Only lines holding "областного" are needed; copy each of them from the data below.

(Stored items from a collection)
******************************
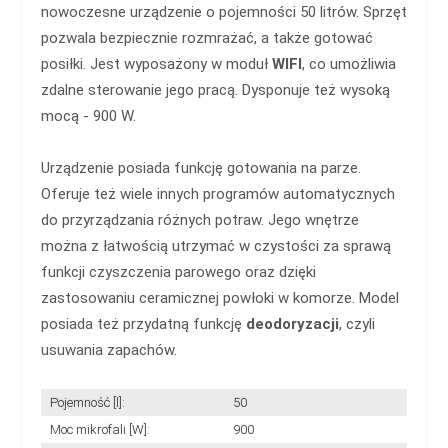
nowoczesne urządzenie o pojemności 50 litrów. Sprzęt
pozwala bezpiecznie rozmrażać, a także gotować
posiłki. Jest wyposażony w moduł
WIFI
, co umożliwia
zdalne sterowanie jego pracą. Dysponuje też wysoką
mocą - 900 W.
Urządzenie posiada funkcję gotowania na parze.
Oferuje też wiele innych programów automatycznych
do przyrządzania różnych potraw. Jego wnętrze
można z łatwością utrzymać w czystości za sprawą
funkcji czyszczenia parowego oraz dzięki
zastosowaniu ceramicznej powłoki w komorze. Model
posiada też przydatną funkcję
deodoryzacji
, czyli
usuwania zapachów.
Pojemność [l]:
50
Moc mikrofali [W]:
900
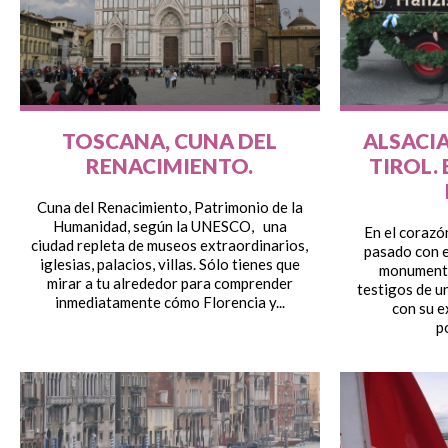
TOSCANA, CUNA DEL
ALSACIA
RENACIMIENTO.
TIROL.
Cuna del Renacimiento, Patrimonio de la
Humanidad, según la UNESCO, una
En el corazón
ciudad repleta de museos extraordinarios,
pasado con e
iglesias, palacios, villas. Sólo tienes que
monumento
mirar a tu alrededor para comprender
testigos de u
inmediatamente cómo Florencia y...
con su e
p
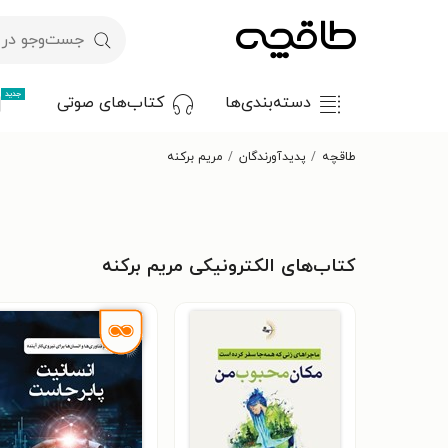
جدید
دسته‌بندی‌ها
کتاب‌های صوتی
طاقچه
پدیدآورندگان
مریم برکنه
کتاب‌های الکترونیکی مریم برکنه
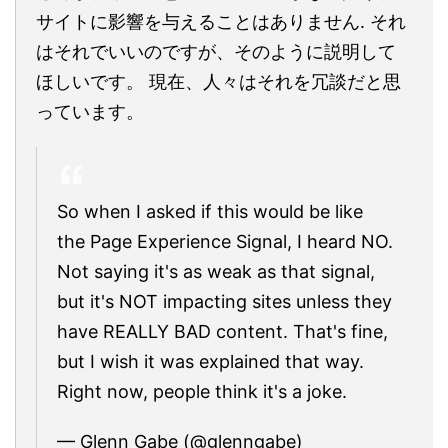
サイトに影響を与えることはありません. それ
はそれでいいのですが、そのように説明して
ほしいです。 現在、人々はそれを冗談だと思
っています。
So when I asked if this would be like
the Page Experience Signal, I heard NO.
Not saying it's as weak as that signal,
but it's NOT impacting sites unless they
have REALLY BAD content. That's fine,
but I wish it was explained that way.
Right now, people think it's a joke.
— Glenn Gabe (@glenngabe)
******************************
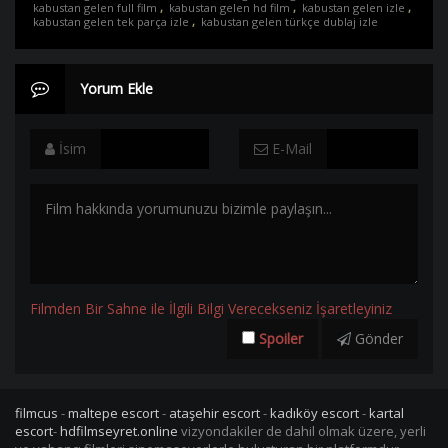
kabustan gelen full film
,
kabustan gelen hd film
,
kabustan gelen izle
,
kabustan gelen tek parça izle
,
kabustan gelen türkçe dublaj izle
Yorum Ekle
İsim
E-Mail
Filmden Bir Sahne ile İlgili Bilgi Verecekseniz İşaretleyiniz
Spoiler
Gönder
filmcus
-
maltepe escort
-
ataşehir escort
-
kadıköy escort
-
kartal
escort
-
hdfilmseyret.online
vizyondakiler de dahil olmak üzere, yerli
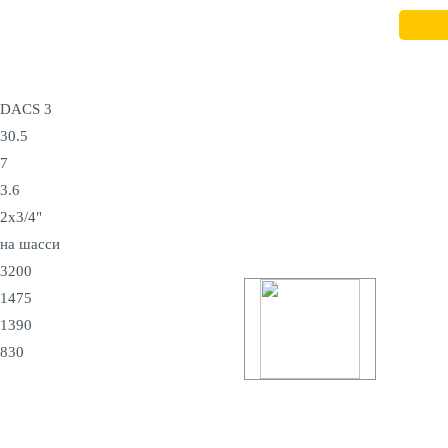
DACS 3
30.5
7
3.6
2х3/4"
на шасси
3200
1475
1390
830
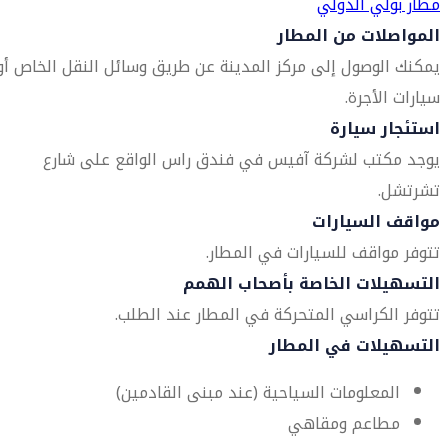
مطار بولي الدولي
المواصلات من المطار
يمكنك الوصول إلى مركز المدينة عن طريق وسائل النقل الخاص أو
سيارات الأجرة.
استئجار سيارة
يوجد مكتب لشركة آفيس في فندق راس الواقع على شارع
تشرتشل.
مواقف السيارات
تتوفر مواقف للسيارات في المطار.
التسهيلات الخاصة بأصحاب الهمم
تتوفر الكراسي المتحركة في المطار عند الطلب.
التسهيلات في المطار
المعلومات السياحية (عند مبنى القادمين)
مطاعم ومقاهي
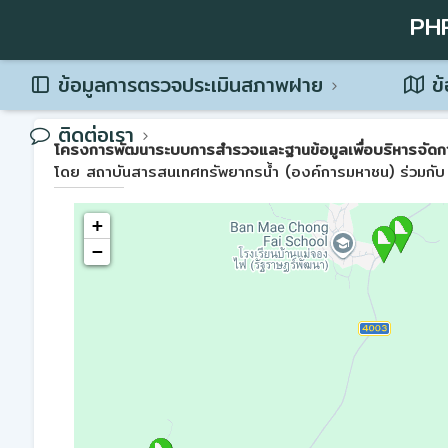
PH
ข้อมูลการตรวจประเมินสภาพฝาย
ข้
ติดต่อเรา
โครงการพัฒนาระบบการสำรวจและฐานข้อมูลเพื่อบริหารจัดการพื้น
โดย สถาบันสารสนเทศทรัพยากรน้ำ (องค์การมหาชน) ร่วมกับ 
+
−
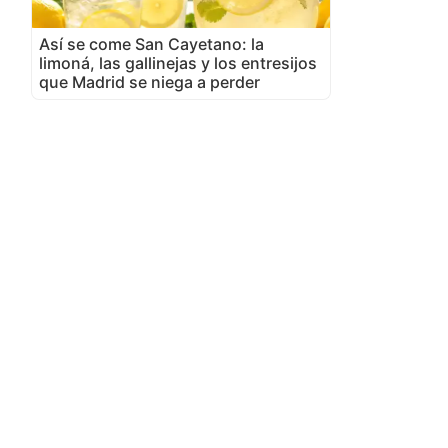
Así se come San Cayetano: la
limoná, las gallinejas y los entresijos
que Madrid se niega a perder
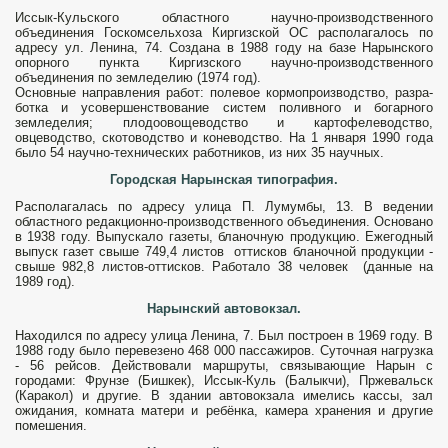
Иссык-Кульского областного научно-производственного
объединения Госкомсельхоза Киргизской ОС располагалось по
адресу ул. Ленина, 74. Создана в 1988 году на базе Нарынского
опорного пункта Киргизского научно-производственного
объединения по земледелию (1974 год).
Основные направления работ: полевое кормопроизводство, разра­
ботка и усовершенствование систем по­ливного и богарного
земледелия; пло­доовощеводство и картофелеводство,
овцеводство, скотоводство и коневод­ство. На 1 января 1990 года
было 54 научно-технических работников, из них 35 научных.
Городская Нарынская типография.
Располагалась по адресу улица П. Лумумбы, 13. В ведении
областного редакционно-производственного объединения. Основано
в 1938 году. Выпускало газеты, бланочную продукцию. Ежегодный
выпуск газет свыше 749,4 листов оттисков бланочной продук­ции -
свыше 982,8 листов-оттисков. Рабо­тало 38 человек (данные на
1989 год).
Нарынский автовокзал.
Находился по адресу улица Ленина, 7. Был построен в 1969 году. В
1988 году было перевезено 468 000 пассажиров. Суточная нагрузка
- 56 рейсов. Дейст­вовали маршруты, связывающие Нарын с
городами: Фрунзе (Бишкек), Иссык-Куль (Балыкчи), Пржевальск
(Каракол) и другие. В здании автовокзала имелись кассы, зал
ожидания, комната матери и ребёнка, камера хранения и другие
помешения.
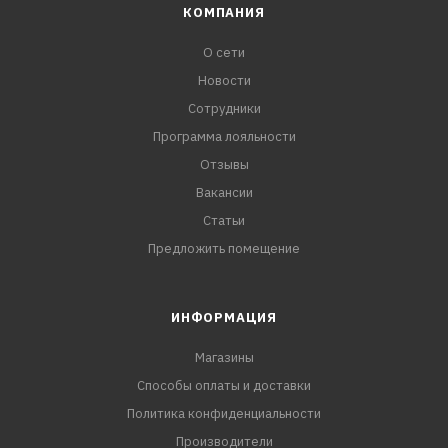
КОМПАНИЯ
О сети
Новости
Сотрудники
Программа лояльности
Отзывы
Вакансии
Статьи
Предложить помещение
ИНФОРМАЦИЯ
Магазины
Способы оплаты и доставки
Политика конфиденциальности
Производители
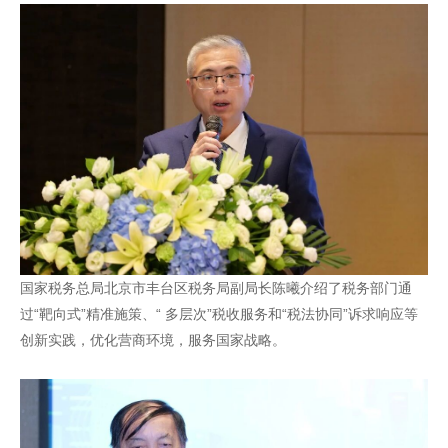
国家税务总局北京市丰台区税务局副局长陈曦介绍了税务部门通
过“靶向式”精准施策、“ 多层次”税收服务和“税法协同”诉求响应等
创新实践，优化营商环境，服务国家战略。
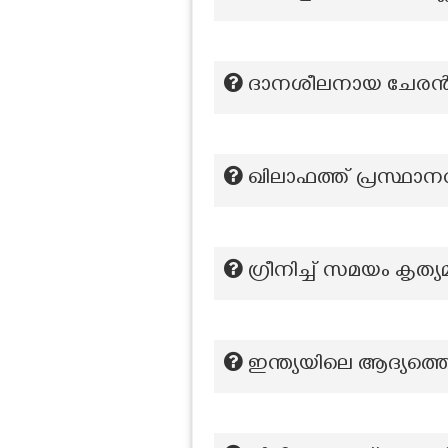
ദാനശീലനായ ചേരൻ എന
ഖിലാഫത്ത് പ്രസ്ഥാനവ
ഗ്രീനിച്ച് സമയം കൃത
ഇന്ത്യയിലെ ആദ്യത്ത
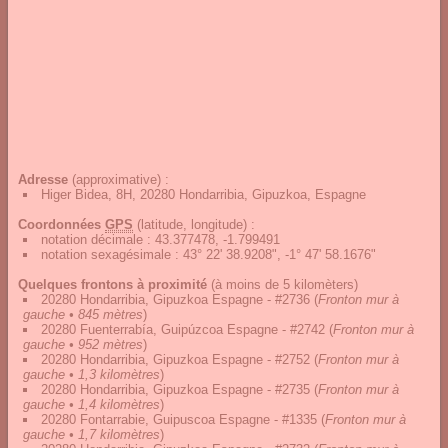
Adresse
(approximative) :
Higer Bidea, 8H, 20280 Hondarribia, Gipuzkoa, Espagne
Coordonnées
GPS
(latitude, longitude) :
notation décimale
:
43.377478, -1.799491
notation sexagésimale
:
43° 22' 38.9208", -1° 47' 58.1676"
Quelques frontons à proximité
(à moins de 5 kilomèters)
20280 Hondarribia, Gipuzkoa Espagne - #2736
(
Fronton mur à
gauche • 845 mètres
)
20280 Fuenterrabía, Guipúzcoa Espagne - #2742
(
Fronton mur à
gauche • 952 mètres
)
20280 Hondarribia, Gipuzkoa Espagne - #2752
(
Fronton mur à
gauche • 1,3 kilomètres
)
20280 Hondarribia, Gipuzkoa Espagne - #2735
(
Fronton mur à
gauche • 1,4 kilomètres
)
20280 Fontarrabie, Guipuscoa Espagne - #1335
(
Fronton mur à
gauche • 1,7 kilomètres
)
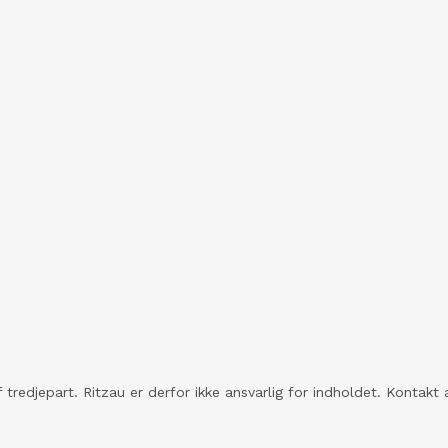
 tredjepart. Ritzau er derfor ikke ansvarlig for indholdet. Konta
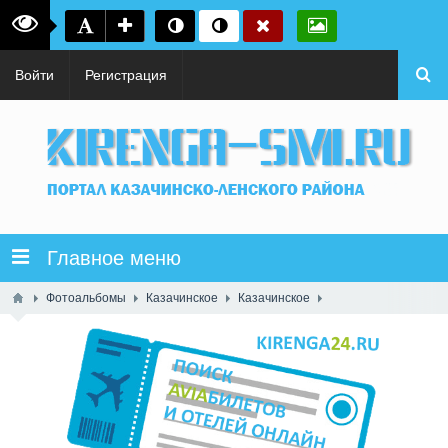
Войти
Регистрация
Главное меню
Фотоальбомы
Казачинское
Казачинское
******************************
**Exercise answer**
Иссык-Кульского областного научно-производственного
областного редакционно-производственного объединения. Основано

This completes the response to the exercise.